Nurse chief warns of third wave and damage it could do to NHS

By Julia Gregory, local democracy reporter

A senior nurse HAS warned that hospitals are anticipating a third wave of covid.

Lead nurse for critical care Elaine Manderson said that Chelsea and Westminster Hospital is “anticipating that there will be a third wave. We have our plans in place.”

Her words echo a warning from the North West London Integrated Care System which is a collaboration of NHS, local authority, voluntary and community sector organisations. It cares for 2.4m people across eight  north west London boroughs.

It recently briefed Kensington and Chelsea council  that: “Rates of Covid-19 are rising rapidly again in North West London and we have to plan for a potential third wave of hospitalisations in late summer.”

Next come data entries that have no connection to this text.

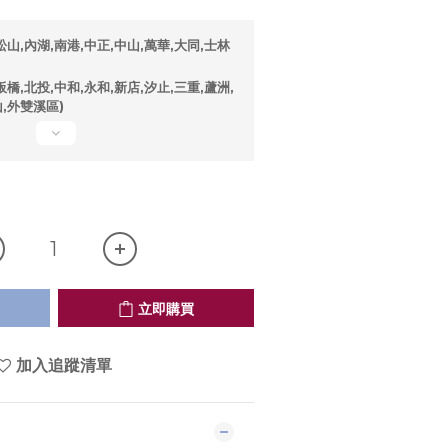
山,內湖,南港,中正,中山,萬華,大同,士林
橋,北投,中和,永和,新店,汐止,三重,蘆洲,
山,外雙溪區)
立即購買
加入追蹤清單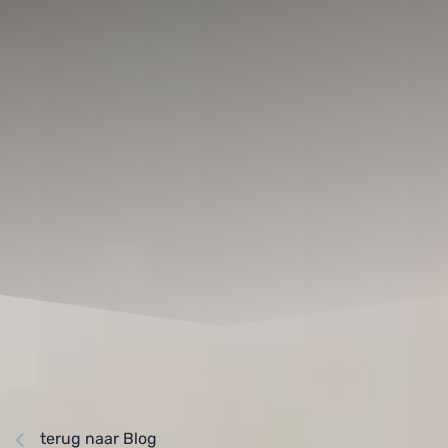
terug naar Blog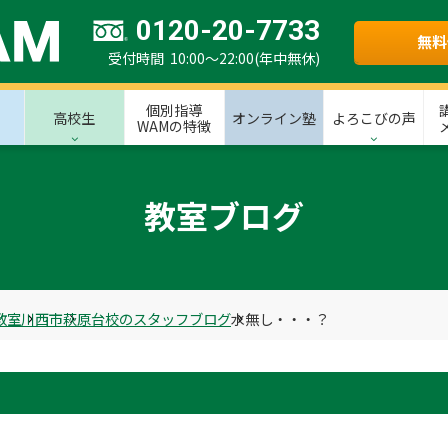
0120-20-7733
無料
受付時間 10:00～22:00(年中無休)
個別指導
高校生
オンライン塾
よろこびの声
WAMの特徴
教室ブログ
教室
川西市
萩原台校のスタッフブログ
水無し・・・？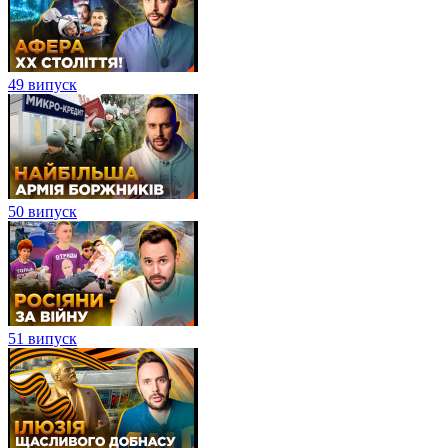
49 випуск
50 випуск
51 випуск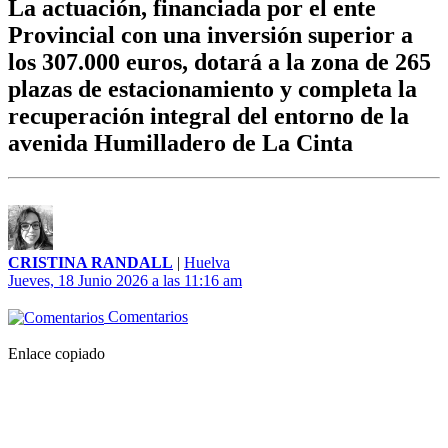
La actuación, financiada por el ente
Provincial con una inversión superior a
los 307.000 euros, dotará a la zona de 265
plazas de estacionamiento y completa la
recuperación integral del entorno de la
avenida Humilladero de La Cinta
CRISTINA RANDALL
|
Huelva
Jueves, 18 Junio 2026 a las 11:16 am
Comentarios
Enlace copiado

Mrs Anderson stressed that people still need to follow precautions – mask wearing,  regular thorough hand washing and keeping a distance from others.

She’s been at the Chelsea and Westminster trust for 25 years and said caring for patients in the pandemic “has been a unique experience. I have never seen anything quite like it.”

“From an intensive care perspective we saw so many patients that we would not expect.”

She said covid had been “relentless.”

Whilst she is hoping that if a third wave of covid appears, it will be less severe, staff are taking time to reflect on the new Intensive Care Unit at the hospital.

Planned well before the pandemic the new unit – for adults and children – revolutionises what can be a terrifying and stressful place to stay.

“It’s just fortunate that we had these plans, and they were accelerated because of the pandemic,”  Mrs Manderson explained.

The  average length of stay is five days but it can be as long as six months.

It means that patients can enjoy the stunning views across London when they are well enough as the wards embrace the natural daylight to help with recovery.

“Traditionally ICUs are built with not an awful lot of natural light,” she said.

“But what we now know is  a lack of light can help  people develop delirium in intensive care.”

This matters because delirium can have long-term effects and patients can also have a higher risk of dying in hospital.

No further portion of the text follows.